PALERMO. «L'antimafia sociale ha risvegliato la coscienza civile del Paese, ma ci sono state degenerazioni, emerse da inchieste su cui ha indagato anche la nostra Commissione. Ambiguità, doppiezze e intrighi vanno smascherati ovunque, sia che si tratti di giovani promesse calabresi come Giusy Canale, condannata per truffa, o di voci storiche come Pino Maniaci, ora indagato per estorsione; sia che si tratti di figure istituzionali di primo piano, considerati ovunque campioni di legalità». È il pensiero del presidente dell'Antimafia, Rosy Bindi, emerso in un messaggio inviato al comitato Addiopizzo e letto nel corso dell'incontro «Quale antimafia per il futuro?» con il procuratore capo di Palermo Francesco Lo Voi, il sociologo Umberto Santino, presidente del centro Impastato, e il giornalista Attilio Bolzoni.

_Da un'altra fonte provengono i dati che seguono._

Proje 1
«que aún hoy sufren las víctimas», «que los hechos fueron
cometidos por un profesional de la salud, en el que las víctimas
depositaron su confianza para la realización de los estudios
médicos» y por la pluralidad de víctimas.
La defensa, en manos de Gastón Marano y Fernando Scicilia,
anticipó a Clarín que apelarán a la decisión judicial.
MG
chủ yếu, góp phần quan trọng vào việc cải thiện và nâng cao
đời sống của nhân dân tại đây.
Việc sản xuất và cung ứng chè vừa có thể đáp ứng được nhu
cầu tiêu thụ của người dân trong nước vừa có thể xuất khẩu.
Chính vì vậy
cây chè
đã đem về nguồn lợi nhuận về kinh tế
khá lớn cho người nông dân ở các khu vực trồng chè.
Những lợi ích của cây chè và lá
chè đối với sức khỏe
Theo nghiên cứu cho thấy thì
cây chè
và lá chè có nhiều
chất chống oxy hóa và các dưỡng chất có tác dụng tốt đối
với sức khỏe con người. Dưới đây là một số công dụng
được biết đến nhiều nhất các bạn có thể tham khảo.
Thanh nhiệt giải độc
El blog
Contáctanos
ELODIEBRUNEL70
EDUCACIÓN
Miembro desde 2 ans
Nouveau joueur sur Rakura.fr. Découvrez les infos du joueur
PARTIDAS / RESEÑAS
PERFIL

«Con la nostra inchiesta - prosegue il messaggio della Bindi - vogliamo salvaguardare il 'capitale moralè di un'esperienza straordinaria che non ha bisogno di essere mitizzata ma neanche delegittimata in modo generico. Penso all'indagine sul giudice Silvana Saguto. È accettabile - chiede Bindi nel suo messaggio - denigrare e smantellare tutto il sistema delle misure di prevenzione? O non è meglio cercare i varchi in cui possono infilarsi furbi e i disonesti e chiuderli? Vogliamo cambiare il sistema, e spero il Senato faccia presto».

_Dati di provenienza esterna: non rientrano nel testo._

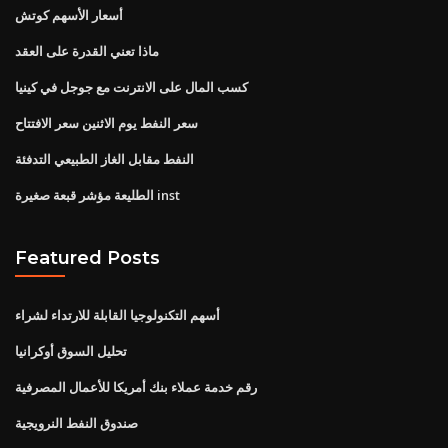
أسعار الأسهم كوتش
ماذا تعني القدرة على العقد
كسب المال على الانترنت مع جوجل في كينيا
سعر النفط يوم الاثنين سعر الافتتاح
النفط مقابل الغاز الطبيعي التدفئة
الطليعة مؤشر قبعة صغيرة inst
Featured Posts
أسهم التكنولوجيا القابلة للارتداء لشراء
تحليل السوق أوكرانيا
رقم خدمة عملاء بنك أمريكا للأعمال المصرفية
صندوق النفط النرويجية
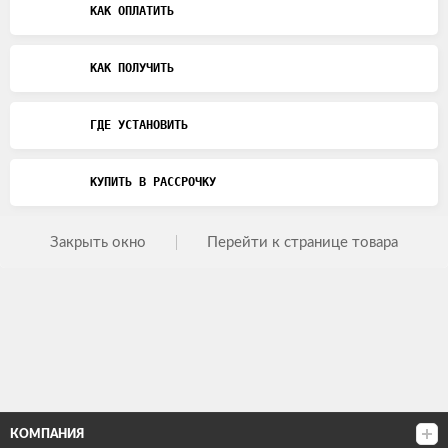
КАК ОПЛАТИТЬ
КАК ПОЛУЧИТЬ
ГДЕ УСТАНОВИТЬ
КУПИТЬ В РАССРОЧКУ
Закрыть окно
Перейти к странице товара
КОМПАНИЯ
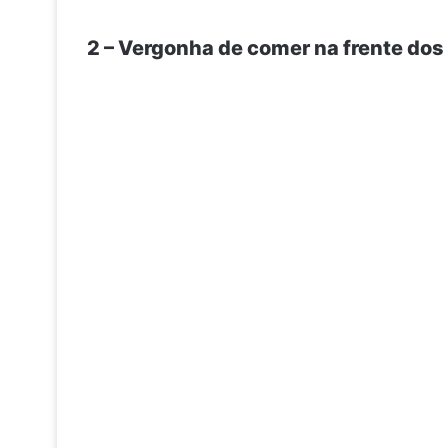
2 – Vergonha de comer na frente do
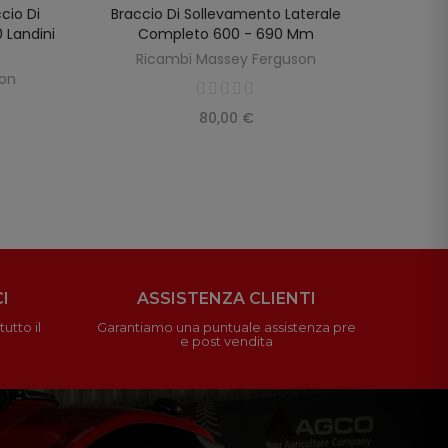
cio Di
Braccio Di Sollevamento Laterale
Caten
SCOPRIRE
LO
 Landini
Completo 600 - 690 Mm
Fe
Ricambi Massey Ferguson
R
son
80,00 €
I
ASSISTENZA CLIENTI
utto il
Garantiamo una puntuale assistenza pre
e post vendita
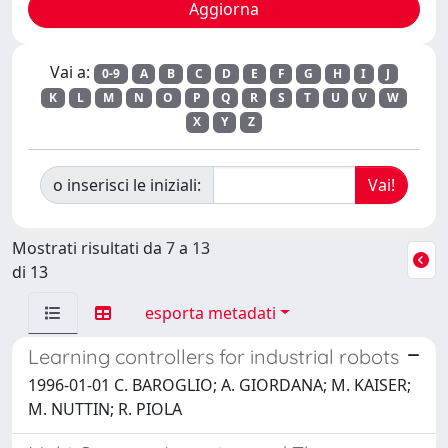
Vai a:
0-9
A
B
C
D
E
F
G
H
I
J
K
L
M
N
O
P
Q
R
S
T
U
V
W
X
Y
Z
o inserisci le iniziali:
Mostrati risultati da 7 a 13
di 13
esporta metadati
Learning controllers for industrial robots
1996-01-01 C. BAROGLIO; A. GIORDANA; M. KAISER;
M. NUTTIN; R. PIOLA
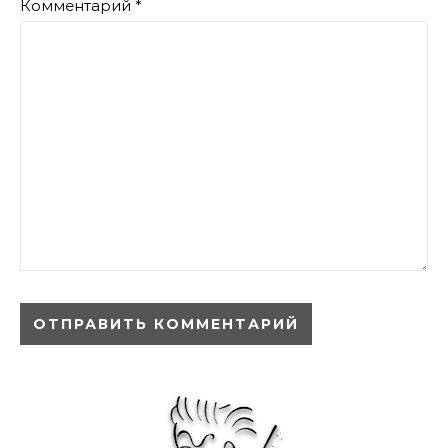
Комментарий
*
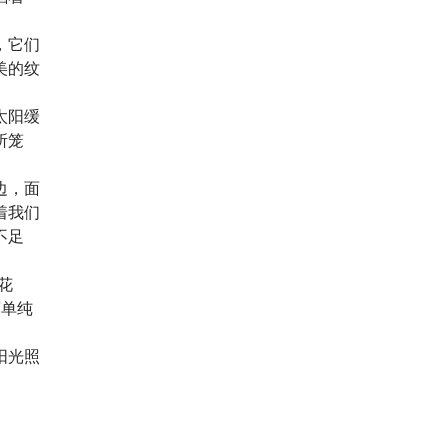
，它们
美的纹
太阳缓
所笼
边，面
着我们
不足
花
简单纯
阳光照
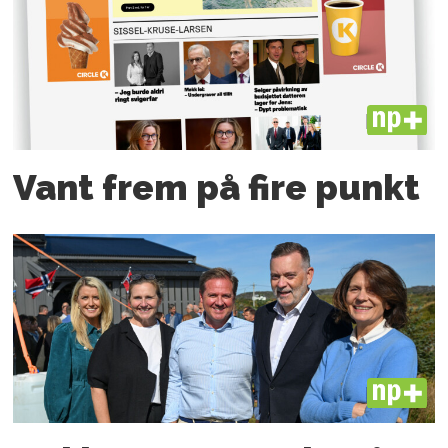
PLUS
Vant frem på fire punkt
PLUS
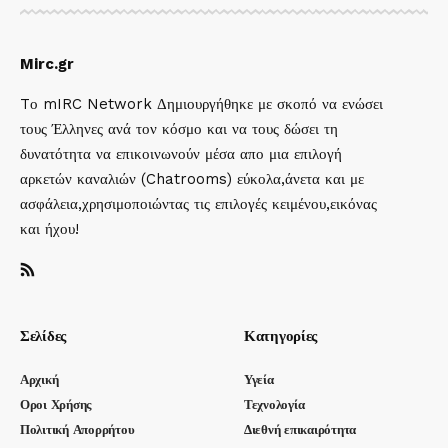
Mirc.gr
Tο mIRC Network Δημιουργήθηκε με σκοπό να ενώσει
τους Έλληνες ανά τον κόσμο και να τους δώσει τη
δυνατότητα να επικοινωνούν μέσα απο μια επιλογή
αρκετών καναλιών (Chatrooms) εύκολα,άνετα και με
ασφάλεια,χρησιμοποιώντας τις επιλογές κειμένου,εικόνας
και ήχου!
Σελίδες
Κατηγορίες
Αρχική
Υγεία
Οροι Χρήσης
Τεχνολογία
Πολιτική Απορρήτου
Διεθνή επικαιρότητα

«Anche le inchieste sul mondo dell'imprenditoria siciliana, sia quella conclusa con la condanna in primo grado all'ex presidente delle Camere di commercio di Palermo, Roberto Helg, sia quella ancora aperta nei confronti del presidente Antonello Montante, rivelano un uso distorto dell'antimafia. Eppure sarebbe un errore dimenticare la svolta coraggiosa di Confindustria Sicilia che dal 2007 ha deciso di espellere gli imprenditori compiacenti che pagano il pizzo. Una buona pratica che ordini professionali e altre associazioni tardano ad adottare, e anche per questo abbiamo aperto un'inchiesta sui rapporti tra mafia e massoneria».

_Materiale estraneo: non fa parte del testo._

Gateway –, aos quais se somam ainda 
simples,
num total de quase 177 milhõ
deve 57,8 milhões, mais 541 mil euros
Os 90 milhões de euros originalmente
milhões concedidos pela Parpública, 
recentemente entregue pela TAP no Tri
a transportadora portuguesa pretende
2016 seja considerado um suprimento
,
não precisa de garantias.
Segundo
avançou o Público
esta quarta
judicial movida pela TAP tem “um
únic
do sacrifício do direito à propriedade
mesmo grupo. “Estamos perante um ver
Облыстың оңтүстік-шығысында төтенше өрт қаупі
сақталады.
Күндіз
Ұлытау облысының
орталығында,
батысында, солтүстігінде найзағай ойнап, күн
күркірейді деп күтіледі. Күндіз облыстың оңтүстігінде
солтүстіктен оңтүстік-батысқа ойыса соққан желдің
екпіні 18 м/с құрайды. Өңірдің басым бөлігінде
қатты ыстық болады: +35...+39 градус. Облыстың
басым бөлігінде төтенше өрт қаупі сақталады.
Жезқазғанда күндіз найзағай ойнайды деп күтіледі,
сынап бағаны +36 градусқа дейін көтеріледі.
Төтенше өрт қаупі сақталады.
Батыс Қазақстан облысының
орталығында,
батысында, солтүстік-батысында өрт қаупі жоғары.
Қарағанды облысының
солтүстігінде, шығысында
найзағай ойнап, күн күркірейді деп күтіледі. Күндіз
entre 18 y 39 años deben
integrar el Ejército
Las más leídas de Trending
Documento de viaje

La presidente conclude il suo messaggio con l'auspicio di rilanciare un'antimafia in grado di passare dalla supplenza alla corresponsabilità, «magari rinunciando alla parola antimafia, troppo abusata». «Penso che la commissione parlamentare antimafia dovrebbe fornire anche una valutazione dell'impatto antimafia di tutte le proposte di legge. Un parere preventivo che aiuti a individuare e chiudere i varchi che, anche nelle norme ordinarie, possono creare indirettamente vantaggi alla criminalità organizzata. In molti settori - appalti, sanità, gioco d'azzardo, gestione dei rifiuti - le infiltrazioni mafiose sono avvenute nel rispetto formale delle regole. La commissione oggi non può farlo, ma si tratterebbe di un'innovazione significativa, dal forte valore simbolico».